If you look closely at the equations for S and Z, you will see that S=(2/3)Z. Per AISC equation F11, for solid rectangular bars bent about the minor axis, the maximum value allowed for Mn is Mp = 1.5 x My. Hence, if My = Fy x S, then Mn = 1.5 x Fy x S = 1.5 x Fy x (2/3)Z = Fy x Z = Mp. Therefore, for flat rectangular bars the maximum value for Mn is Mp.
For compact sections, you need to check Z/S with respect to the axis of bending, which for a flat rectangular bar bent about the weak axis would be is 1.5. This is the factor you multiply My by to get the equation Mp = 1.5 My, which as described above equals Mn.

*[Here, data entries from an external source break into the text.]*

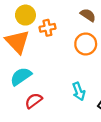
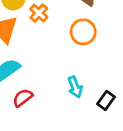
orange cross: (47, 28) -> (39, 13), turned -35

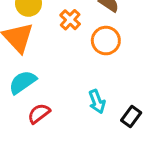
orange cross: (39, 13) -> (70, 20), moved

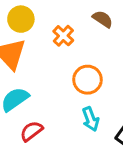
orange circle: (106, 41) -> (88, 80), moved

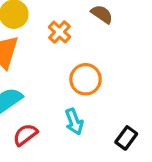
cyan arrow: (91, 119) -> (74, 122), moved

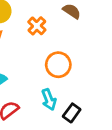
black rectangle: (126, 138) -> (72, 113), moved

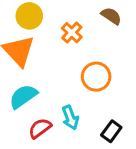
cyan arrow: (49, 100) -> (70, 118), moved

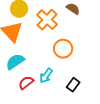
orange cross: (72, 33) -> (47, 20), size x1.5
cyan arrow: (70, 118) -> (46, 76), turned 56

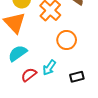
black rectangle: (73, 85) -> (77, 77), turned 40

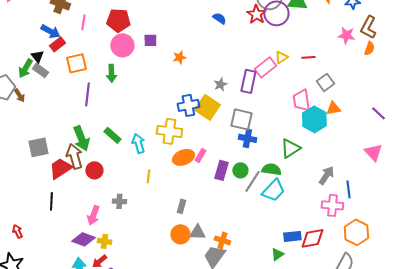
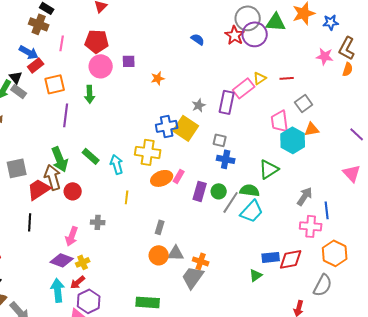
gray square: (241, 119) -> (220, 140), size x0.6
yellow cross: (104, 241) -> (83, 262), turned -32

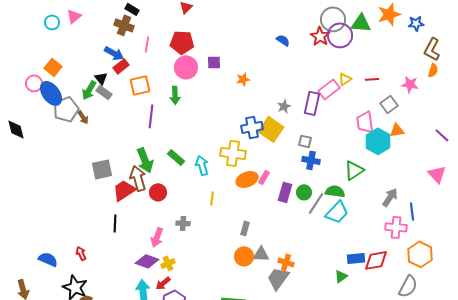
pink star: (325, 56) -> (410, 84), moved

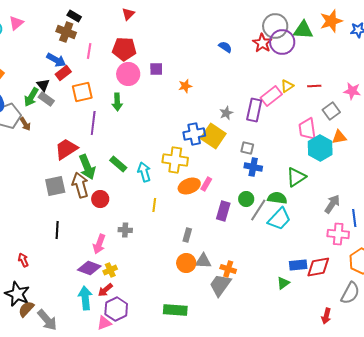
gray square: (102, 169) -> (55, 186), moved
red trapezoid: (124, 190) -> (66, 149), moved
purple rectangle: (285, 192) -> (223, 211), moved

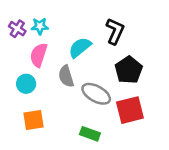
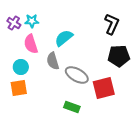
black L-shape: (115, 31) -> (112, 24), moved
pink semicircle: (39, 55) -> (31, 44), turned -36
black pentagon: (129, 70) -> (119, 56), moved, turned 30
orange square: (34, 120) -> (19, 88), moved

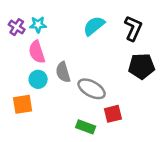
cyan semicircle: (64, 38) -> (94, 26), moved
cyan circle: (21, 67) -> (38, 79), moved
red square: (104, 88) -> (113, 114), moved, size x0.7

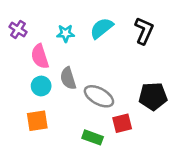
cyan star: (38, 25) -> (66, 33), moved
black pentagon: (142, 66) -> (153, 96), moved
orange square: (23, 104) -> (37, 121), moved

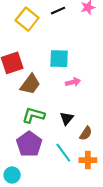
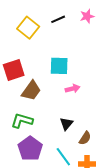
green L-shape: (33, 115) -> (22, 121), moved

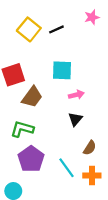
black line: (58, 19) -> (56, 29), moved
black triangle: (66, 124) -> (75, 119), moved

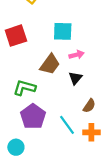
brown trapezoid: (32, 97) -> (50, 64), moved

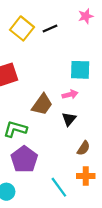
cyan square: (63, 31) -> (80, 70), moved
cyan line: (67, 125) -> (59, 187), moved

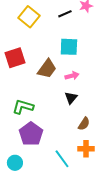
black line: (50, 28) -> (65, 14), moved
cyan square: (80, 70) -> (69, 47), moved
brown trapezoid: (42, 104) -> (47, 69), moved

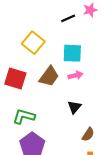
yellow square: (29, 17) -> (33, 43), moved
red square: (15, 58) -> (15, 78), moved, turned 35
pink arrow: (72, 76) -> (75, 75), moved

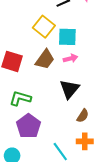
yellow square: (33, 43) -> (44, 27), moved
black triangle: (74, 107) -> (69, 89), size x1.5

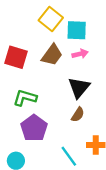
brown semicircle: (83, 116) -> (78, 115), moved

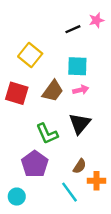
yellow square: (51, 19) -> (30, 55), moved
green L-shape: (25, 98) -> (47, 134), moved, turned -130
brown semicircle: (78, 115) -> (80, 166), moved

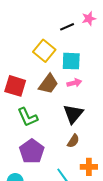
yellow square: (30, 55) -> (44, 51), moved
green L-shape: (47, 134) -> (28, 117), moved
brown semicircle: (80, 166) -> (73, 141), moved

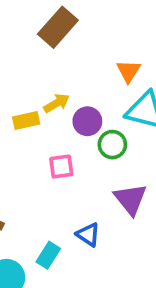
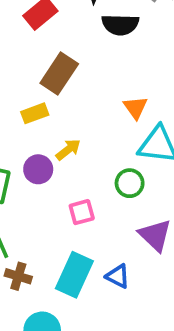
yellow rectangle: (26, 121) -> (35, 113), moved
purple circle: (87, 121) -> (38, 169), moved
cyan rectangle: (48, 255) -> (74, 275), moved, size x1.6

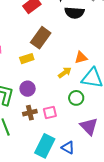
orange triangle: (136, 108) -> (81, 58), turned 48
yellow arrow: (68, 150) -> (65, 72), moved
brown cross: (18, 276) -> (30, 113), moved, turned -32

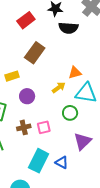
yellow rectangle: (27, 59) -> (12, 76), moved
purple circle: (28, 89) -> (27, 96), moved
purple triangle: (89, 126) -> (83, 141), turned 30

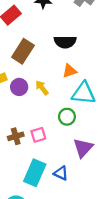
black semicircle: (68, 28) -> (65, 42), moved
yellow arrow: (59, 88) -> (42, 88), moved, turned -88
purple circle: (27, 96) -> (19, 87), moved

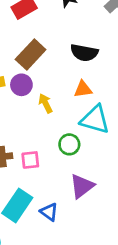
purple circle: (19, 87) -> (21, 85), moved

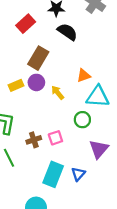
black semicircle: (84, 53) -> (67, 32), moved, turned -144
blue triangle: (49, 212) -> (78, 174), turned 48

This is for LRFD, which I believe Segui’s text is based on.
Hope this helps!
By the way, just to clarify previous posts which might be a little confusing, for rectangular bars LTB is the applicable limit state for major axis bending. Local buckling is not a limit state for either major or minor axis bending.


BlastResistant: The socalled nominal flexural strength, Mn, is Fy*Z as stated in your second and third paragraphs, not Fy*S as stated in your first paragraph. And this Mn value also applies to bending about the major axis (if the member has adequate lateral bracing), not just bending about the minor axis. This was pointed out by apsix. And this Mn value also applies to ASD (in the current AISC code), not just LRFD. Last, lateraltorsional buckling is a limit state for major axis bending of rectangular sections, not "the" limit state as stated in your last paragraph.
rmc1980: The term nominal flexural strength is somewhat semantic. What might be clearer is the actual allowable bending stress on your solid rectangular cross section. According to the current AISC specification (AISC 2005), or AISC Steel Construction Manual (SCM), 13 ed., 2006, if the strength limit state governs, then the allowable bending stress is 0.90*Fy (for bending about the major or minor axis) for allowable strength design (ASD). Or for limit states design (LSD), called load and resistance factor design (LRFD) in USA, the equivalent, unfactored allowable bending stress (corresponding to unfactored M*c/I) for solid rectangular sections is 0.964*Fy if 100% of the applied load is dead load. These allowable stresses are significantly higher than the 0.75*Fy cited above by StructuralEIT. By the way, the above publication changed the name "allowable stress design (ASD)" to "allowable strength design (ASD)."
In other words, for solid rectangular sections in bending about their major or minor axis, subjected to unfactored (service) loads, the above publication states that the factor of safety against extreme fiber yielding is 1.11 for ASD; or only 1.037 for LRFD if all load is dead load. 

As I was reading through this threat, I could find the correct deffinitions of elastic (the whole section remains elastic with triangular stress distribution) and plastic (the whole croossection is under Sigma_p) bending moment capacities.
The only thing that I want to add from structural mechanics point of view when I am not talking about any code is this:
Pay attention that when you say Mp=stress*b*d^2/4 you are assuming "elastic perfectlyplastic material behavior".
All of these results are coming from basic equilibrium of your cross section. (nothing more complicated or confusing).